EXERCISE OBJECTIVE: Look through the lines below and extract each one that contains "title".

══════

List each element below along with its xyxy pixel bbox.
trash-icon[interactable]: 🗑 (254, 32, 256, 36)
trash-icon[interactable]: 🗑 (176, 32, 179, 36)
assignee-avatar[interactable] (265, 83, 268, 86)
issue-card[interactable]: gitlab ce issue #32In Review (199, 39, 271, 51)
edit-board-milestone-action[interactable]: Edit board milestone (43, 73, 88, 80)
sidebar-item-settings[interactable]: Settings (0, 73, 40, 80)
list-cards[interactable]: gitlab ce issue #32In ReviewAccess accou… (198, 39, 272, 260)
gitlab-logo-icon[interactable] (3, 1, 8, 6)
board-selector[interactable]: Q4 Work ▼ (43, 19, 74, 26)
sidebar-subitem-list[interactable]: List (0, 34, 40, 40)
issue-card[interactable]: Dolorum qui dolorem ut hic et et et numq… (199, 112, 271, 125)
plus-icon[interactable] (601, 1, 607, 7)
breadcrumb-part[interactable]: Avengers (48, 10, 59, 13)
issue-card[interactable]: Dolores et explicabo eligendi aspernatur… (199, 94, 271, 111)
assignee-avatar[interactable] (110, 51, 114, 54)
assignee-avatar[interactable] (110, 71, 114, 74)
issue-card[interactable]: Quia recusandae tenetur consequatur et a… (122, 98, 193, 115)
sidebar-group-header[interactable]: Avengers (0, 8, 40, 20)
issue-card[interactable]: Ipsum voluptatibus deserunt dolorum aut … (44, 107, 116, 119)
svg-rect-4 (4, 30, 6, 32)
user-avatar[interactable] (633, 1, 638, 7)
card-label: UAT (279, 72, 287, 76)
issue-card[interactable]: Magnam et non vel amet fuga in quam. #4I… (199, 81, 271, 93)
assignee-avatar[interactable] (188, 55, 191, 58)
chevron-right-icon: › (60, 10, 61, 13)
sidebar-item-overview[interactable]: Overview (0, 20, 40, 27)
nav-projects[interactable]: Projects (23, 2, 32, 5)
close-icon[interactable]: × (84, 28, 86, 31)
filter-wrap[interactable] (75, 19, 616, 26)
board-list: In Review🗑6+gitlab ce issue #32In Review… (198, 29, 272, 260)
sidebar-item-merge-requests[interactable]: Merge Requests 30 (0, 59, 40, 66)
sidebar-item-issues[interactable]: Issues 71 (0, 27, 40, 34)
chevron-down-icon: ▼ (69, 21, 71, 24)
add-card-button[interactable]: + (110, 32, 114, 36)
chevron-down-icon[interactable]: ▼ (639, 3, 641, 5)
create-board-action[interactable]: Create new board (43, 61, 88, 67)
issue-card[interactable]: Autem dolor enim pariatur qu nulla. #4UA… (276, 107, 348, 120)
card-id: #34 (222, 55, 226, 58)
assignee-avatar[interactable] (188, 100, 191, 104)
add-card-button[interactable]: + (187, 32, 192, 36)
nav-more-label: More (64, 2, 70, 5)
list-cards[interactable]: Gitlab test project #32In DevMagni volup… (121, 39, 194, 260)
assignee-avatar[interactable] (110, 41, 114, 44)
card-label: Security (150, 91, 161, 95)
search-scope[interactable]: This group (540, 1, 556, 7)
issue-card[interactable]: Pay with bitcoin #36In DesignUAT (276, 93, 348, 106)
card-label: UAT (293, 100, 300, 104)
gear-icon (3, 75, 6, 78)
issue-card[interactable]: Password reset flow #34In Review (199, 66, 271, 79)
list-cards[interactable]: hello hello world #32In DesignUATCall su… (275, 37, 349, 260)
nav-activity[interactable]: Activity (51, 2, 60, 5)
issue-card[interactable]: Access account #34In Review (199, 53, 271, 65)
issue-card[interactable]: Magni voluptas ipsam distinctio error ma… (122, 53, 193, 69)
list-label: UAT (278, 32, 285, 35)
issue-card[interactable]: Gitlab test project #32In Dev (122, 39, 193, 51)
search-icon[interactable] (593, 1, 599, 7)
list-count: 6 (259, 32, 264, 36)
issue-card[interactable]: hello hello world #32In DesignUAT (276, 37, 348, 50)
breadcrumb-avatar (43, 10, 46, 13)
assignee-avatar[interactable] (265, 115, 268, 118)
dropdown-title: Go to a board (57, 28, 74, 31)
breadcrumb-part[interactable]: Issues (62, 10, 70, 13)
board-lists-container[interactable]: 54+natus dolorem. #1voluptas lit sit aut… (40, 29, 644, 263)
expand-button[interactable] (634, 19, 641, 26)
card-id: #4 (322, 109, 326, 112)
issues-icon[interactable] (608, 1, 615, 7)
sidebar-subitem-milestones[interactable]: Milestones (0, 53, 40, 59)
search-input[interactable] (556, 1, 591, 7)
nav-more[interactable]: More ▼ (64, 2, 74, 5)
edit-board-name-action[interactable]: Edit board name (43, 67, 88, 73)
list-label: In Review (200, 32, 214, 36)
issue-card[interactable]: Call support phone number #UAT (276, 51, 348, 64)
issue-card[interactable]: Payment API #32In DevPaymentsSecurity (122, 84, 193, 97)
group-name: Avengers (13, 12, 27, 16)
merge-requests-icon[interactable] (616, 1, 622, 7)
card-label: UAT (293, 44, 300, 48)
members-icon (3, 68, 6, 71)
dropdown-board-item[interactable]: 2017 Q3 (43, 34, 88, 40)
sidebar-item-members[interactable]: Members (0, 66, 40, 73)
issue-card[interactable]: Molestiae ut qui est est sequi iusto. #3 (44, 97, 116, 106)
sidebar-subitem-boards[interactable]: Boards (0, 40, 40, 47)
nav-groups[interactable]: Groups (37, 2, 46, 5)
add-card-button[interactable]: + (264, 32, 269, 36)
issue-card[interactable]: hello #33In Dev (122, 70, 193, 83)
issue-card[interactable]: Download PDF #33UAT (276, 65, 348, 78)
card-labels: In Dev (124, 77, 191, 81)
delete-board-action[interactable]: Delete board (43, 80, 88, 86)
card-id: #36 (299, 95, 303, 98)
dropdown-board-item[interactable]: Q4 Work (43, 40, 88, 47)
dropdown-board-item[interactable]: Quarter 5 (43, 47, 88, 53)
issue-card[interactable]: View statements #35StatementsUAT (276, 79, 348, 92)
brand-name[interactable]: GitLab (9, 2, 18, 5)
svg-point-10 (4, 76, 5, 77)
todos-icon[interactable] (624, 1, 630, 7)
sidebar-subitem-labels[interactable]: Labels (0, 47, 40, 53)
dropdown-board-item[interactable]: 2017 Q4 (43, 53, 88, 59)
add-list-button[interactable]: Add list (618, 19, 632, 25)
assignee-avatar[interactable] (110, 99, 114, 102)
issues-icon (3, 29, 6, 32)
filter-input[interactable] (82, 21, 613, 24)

══════

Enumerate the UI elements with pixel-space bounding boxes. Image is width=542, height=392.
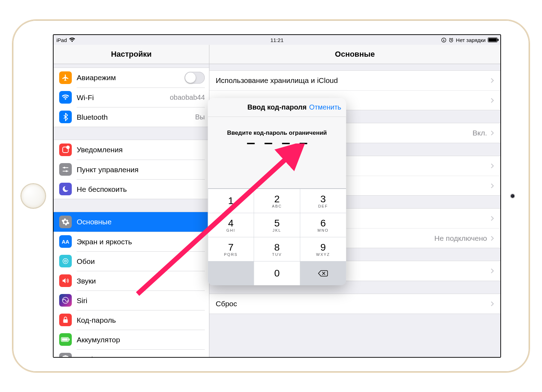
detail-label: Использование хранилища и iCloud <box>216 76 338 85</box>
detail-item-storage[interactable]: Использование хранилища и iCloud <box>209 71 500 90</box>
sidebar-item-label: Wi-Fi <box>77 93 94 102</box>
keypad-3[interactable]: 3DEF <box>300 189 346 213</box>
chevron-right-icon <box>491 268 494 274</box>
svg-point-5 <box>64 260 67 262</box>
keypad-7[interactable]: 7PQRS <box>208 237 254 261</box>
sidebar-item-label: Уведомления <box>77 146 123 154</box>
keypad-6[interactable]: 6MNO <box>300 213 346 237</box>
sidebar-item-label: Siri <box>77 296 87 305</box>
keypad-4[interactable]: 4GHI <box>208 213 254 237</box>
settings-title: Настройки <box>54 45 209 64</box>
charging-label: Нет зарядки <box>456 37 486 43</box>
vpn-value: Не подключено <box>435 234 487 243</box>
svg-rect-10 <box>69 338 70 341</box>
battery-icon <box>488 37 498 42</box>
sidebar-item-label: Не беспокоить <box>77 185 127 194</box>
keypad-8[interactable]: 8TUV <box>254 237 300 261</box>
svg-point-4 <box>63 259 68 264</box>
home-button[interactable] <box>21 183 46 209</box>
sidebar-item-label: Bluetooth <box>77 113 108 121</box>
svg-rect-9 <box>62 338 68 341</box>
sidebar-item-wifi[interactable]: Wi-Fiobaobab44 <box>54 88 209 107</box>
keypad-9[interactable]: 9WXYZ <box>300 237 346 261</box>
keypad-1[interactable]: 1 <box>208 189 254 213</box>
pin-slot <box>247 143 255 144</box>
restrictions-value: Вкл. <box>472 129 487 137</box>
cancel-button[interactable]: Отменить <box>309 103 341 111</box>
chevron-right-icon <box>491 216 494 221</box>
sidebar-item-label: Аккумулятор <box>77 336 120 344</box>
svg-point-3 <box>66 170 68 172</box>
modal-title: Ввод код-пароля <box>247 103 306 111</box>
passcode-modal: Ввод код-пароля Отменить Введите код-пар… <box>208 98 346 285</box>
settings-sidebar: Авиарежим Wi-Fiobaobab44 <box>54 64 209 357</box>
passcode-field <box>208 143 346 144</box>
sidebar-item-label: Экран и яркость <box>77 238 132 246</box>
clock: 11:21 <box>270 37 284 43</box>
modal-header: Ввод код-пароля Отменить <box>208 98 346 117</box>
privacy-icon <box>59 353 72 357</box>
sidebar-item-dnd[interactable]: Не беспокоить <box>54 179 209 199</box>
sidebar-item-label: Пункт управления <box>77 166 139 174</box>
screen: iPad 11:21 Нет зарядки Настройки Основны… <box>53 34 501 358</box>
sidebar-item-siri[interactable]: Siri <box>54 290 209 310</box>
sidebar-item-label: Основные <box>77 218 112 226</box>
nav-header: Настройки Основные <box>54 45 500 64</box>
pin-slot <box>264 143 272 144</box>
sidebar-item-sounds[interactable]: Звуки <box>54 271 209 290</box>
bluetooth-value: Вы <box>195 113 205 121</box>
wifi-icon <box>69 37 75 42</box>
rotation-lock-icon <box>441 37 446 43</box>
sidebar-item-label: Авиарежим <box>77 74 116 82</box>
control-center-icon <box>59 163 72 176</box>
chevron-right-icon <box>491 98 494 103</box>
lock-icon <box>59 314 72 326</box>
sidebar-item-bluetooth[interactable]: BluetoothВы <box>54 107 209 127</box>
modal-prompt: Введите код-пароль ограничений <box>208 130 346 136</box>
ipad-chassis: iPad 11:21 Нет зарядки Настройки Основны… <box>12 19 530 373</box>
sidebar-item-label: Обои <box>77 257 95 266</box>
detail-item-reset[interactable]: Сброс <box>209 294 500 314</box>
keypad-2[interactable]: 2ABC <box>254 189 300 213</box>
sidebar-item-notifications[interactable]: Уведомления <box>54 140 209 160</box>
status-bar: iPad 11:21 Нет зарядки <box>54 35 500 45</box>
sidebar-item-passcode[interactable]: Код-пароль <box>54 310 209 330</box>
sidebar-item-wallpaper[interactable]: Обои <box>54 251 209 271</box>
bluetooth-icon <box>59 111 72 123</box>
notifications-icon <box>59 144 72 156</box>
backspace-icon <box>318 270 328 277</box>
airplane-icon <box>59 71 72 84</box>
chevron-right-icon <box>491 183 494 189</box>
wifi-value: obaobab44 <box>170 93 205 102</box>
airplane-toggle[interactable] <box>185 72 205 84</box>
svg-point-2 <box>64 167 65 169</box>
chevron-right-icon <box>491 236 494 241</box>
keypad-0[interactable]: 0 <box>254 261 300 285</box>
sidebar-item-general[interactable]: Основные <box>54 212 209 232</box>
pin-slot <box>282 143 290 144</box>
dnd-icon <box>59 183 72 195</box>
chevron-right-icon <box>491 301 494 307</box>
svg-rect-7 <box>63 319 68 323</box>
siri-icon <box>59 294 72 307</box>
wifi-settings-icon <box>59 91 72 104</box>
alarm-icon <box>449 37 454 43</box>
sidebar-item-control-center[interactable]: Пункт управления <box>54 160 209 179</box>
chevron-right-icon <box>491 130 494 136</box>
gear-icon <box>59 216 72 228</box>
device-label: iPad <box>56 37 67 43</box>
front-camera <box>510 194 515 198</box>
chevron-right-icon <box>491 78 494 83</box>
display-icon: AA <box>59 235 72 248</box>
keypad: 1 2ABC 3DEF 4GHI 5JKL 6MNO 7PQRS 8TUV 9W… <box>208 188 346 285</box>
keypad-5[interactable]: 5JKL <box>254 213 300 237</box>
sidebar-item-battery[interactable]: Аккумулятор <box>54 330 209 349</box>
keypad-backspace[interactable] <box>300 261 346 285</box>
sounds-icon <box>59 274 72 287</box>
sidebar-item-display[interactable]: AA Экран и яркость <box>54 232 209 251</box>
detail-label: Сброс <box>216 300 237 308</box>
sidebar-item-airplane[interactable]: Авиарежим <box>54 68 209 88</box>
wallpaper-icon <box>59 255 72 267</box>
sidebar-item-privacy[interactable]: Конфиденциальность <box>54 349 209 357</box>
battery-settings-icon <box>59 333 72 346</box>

══════

EXERCISE SOLUTION:
dropdown-title: Go to a board (57, 28, 74, 31)
settings-title: Настройки <box>54 45 209 64</box>
modal-title: Ввод код-пароля <box>247 103 306 111</box>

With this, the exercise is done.